May 30, 2011 12:10 am at 12:10 am #772234aries2756ParticipantThe gift is for the kids.
May 30, 2011 12:15 am at 12:15 am #772235always hereParticipantminyan gal~ I tend to agree with you.
(speaking for nowadays….)
I am giving the gift to the couple, not the parents.
that the parents for some reason didn’t give to my children doesn’t come into play.
I do not give according to what the affair is costing the parents… but if I know that making the affair is a real hardship on the parents, I try to give a little more to the couple.
May 30, 2011 1:09 am at 1:09 am #772236ImaofthreeParticipantMaybe the reason they didn’t give a gift was because they had to contribute to one of the sheva brochos. Sometimes the neighbors rent out a hall and chip in, so they consider this the gift to the young couple.
I would probably give them a little something, even if they didn’t give for my simcha.
Hashem should bless klal yisroel with many simchas!!!
May 30, 2011 4:11 am at 4:11 am #772237basket of radishesParticipantIts simple. If you are one who feels appropriate to gift, you gift. If you want to match their choice, then you do their will, not your own.

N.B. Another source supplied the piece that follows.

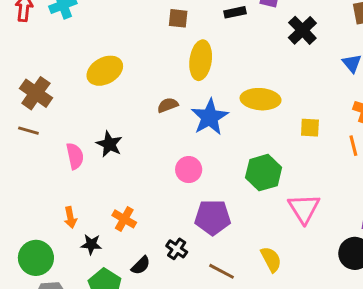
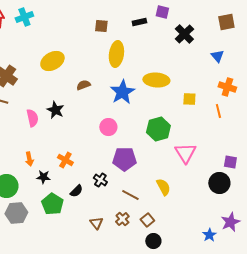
brown semicircle: (168, 105) -> (83, 85), moved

It is hard to believe this is a Jewish topic on a Jewish forum.
May 30, 2011 4:39 am at 4:39 am #772238kapustaParticipantIf for whatever reason someone feels uncomfortable (or doesn’t want to or can’t) give a gift, then maybe send something for the table for the Shabbos Kallah or Shabbos Sheva Brachos. It doesn’t need to be expensive but it says someone remembered they were making a Simcha and wanted to help out.
May 30, 2011 6:58 pm at 6:58 pm #772239ImaofthreeParticipantMy problem is what to do it I am invited to the chasunah and then I am asked to contribute money towards a neighborhood sheva brochos. so what do I do, get them a chasunah gift or give $ for sheva brochos. Boruch Hashem I have many simchas. Hard to give both!